What to work on: All lines below containing "battle" are to be listed.

◇ ◇ ◇ ◇

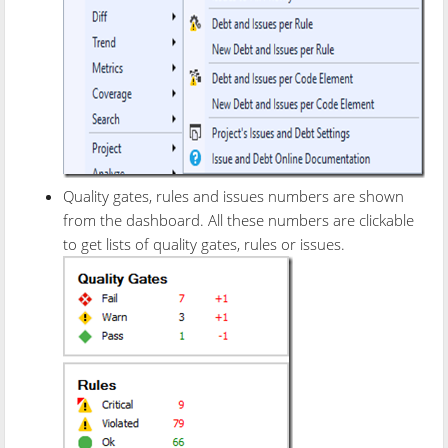
Quality gates, rules and issues numbers are shown
from the dashboard. All these numbers are clickable
to get lists of quality gates, rules or issues.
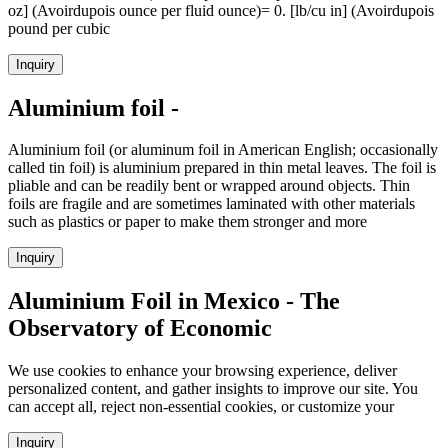
oz] (Avoirdupois ounce per fluid ounce)= 0. [lb/cu in] (Avoirdupois
pound per cubic
Inquiry
Aluminium foil -
Aluminium foil (or aluminum foil in American English; occasionally
called tin foil) is aluminium prepared in thin metal leaves. The foil is
pliable and can be readily bent or wrapped around objects. Thin
foils are fragile and are sometimes laminated with other materials
such as plastics or paper to make them stronger and more
Inquiry
Aluminium Foil in Mexico - The
Observatory of Economic
We use cookies to enhance your browsing experience, deliver
personalized content, and gather insights to improve our site. You
can accept all, reject non-essential cookies, or customize your
Inquiry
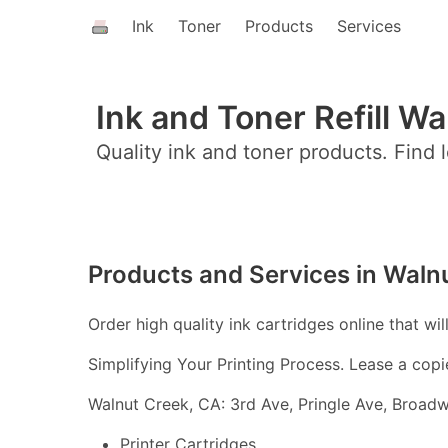
Ink
Toner
Products
Services
Ink and Toner Refill W
Quality ink and toner products. Find l
Products and Services in Waln
Order high quality ink cartridges online that wil
Simplifying Your Printing Process. Lease a copi
Walnut Creek, CA: 3rd Ave, Pringle Ave, Broadw
Printer Cartridges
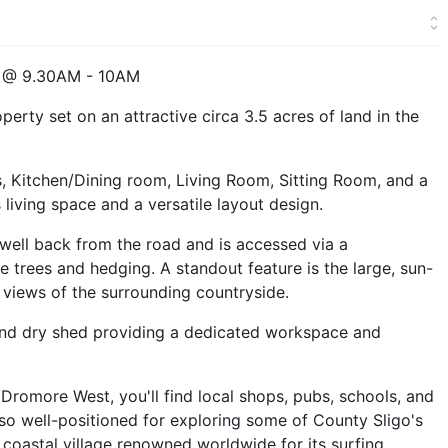
 @ 9.30AM - 10AM
erty set on an attractive circa 3.5 acres of land in the
 Kitchen/Dining room, Living Room, Sitting Room, and a
iving space and a versatile layout design.
 well back from the road and is accessed via a
e trees and hedging. A standout feature is the large, sun-
views of the surrounding countryside.
 and dry shed providing a dedicated workspace and
 Dromore West, you'll find local shops, pubs, schools, and
lso well-positioned for exploring some of County Sligo's
 coastal village renowned worldwide for its surfing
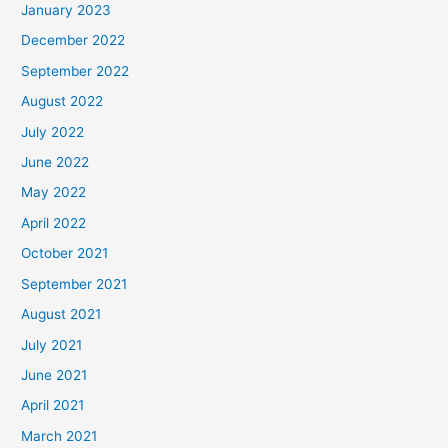
January 2023
December 2022
September 2022
August 2022
July 2022
June 2022
May 2022
April 2022
October 2021
September 2021
August 2021
July 2021
June 2021
April 2021
March 2021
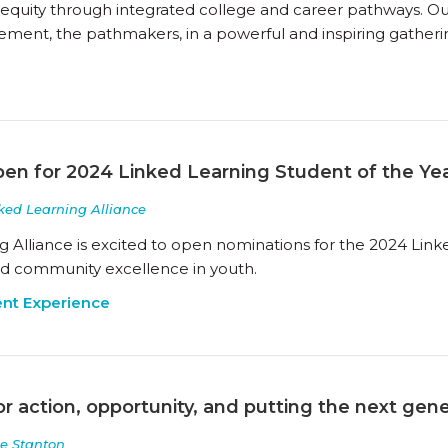
 equity through integrated college and career pathways. O
ement, the pathmakers, in a powerful and inspiring gatheri
en for 2024 Linked Learning Student of the Ye
ked Learning Alliance
g Alliance is excited to open nominations for the 2024 Link
and community excellence in youth.
nt Experience
or action, opportunity, and putting the next gener
e Stanton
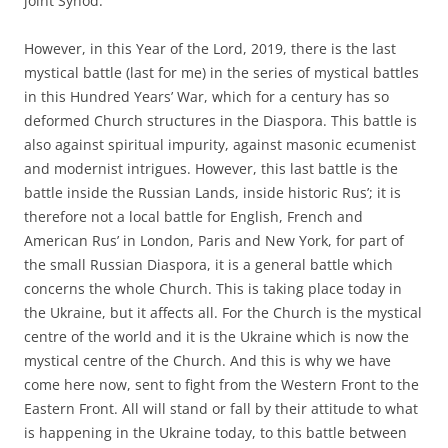
joint Synod.
However, in this Year of the Lord, 2019, there is the last
mystical battle (last for me) in the series of mystical battles
in this Hundred Years’ War, which for a century has so
deformed Church structures in the Diaspora. This battle is
also against spiritual impurity, against masonic ecumenist
and modernist intrigues. However, this last battle is the
battle inside the Russian Lands, inside historic Rus’; it is
therefore not a local battle for English, French and
American Rus’ in London, Paris and New York, for part of
the small Russian Diaspora, it is a general battle which
concerns the whole Church. This is taking place today in
the Ukraine, but it affects all. For the Church is the mystical
centre of the world and it is the Ukraine which is now the
mystical centre of the Church. And this is why we have
come here now, sent to fight from the Western Front to the
Eastern Front. All will stand or fall by their attitude to what
is happening in the Ukraine today, to this battle between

◇ ◇ ◇ ◇

Answer section:
mystical battle (last for me) in the series of mystical battles
deformed Church structures in the Diaspora. This battle is
and modernist intrigues. However, this last battle is the
battle inside the Russian Lands, inside historic Rus’; it is
therefore not a local battle for English, French and
the small Russian Diaspora, it is a general battle which
is happening in the Ukraine today, to this battle between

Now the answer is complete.